Action item. In the records below, locate the line containing "See the attached", then extract it and all following lines exactly, ending with the last line.

Data to use.
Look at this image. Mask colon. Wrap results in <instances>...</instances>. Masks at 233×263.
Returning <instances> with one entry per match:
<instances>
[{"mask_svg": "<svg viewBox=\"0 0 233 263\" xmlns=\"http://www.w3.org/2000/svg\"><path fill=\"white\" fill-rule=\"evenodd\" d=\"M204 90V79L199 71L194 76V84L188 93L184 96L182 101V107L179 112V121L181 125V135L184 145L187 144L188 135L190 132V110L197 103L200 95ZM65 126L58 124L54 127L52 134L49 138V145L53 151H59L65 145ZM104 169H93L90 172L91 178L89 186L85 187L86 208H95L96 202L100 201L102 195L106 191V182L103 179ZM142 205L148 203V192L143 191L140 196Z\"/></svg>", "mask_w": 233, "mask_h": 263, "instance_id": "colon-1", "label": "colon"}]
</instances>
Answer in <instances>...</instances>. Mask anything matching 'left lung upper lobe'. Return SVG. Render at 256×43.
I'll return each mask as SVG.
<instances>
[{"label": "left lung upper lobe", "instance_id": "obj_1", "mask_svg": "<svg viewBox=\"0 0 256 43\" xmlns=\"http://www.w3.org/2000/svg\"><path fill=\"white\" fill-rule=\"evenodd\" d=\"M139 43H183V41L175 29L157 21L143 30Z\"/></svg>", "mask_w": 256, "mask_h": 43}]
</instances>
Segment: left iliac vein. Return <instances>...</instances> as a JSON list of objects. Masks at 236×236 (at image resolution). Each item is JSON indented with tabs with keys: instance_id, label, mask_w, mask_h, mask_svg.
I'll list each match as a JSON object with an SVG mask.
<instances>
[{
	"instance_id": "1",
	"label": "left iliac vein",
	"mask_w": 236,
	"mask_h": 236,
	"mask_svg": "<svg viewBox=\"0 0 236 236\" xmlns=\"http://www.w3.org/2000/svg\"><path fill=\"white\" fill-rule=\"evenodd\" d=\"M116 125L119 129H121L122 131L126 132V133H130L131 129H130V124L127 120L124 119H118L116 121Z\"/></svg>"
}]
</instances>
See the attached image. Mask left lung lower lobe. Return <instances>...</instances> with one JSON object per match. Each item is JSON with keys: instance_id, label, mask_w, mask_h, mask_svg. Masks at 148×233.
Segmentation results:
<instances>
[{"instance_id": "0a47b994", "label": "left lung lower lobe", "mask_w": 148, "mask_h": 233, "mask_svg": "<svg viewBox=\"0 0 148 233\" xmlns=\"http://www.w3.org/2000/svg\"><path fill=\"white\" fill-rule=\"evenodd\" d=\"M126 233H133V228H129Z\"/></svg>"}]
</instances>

Exercise response.
See the attached image. Mask left lung lower lobe. Return <instances>...</instances> with one JSON object per match. Each item is JSON with keys: instance_id, label, mask_w, mask_h, mask_svg. Masks at 148×233.
Segmentation results:
<instances>
[{"instance_id": "0a47b994", "label": "left lung lower lobe", "mask_w": 148, "mask_h": 233, "mask_svg": "<svg viewBox=\"0 0 148 233\" xmlns=\"http://www.w3.org/2000/svg\"><path fill=\"white\" fill-rule=\"evenodd\" d=\"M126 233H133V228H129Z\"/></svg>"}]
</instances>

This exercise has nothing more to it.